WHAT THE EXERCISE ASKS
Return only those lines of the records below in which "Treisman" appears.

Stored data:
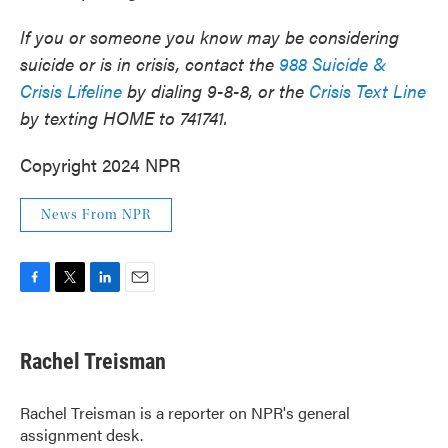
If you or someone you know may be considering
suicide or is in crisis, contact the
988 Suicide &
Crisis Lifeline
by dialing 9-8-8, or the
Crisis Text Line
by texting HOME to 741741.
Copyright 2024 NPR
News From NPR
F
T
L
E
a
w
i
m
c
i
n
a
e
t
k
i
Rachel Treisman
b
t
e
l
o
e
d
o
r
I
Rachel Treisman is a reporter on NPR's general
k
n
assignment desk.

RESPONSE BELOW
Rachel Treisman
Rachel Treisman is a reporter on NPR's general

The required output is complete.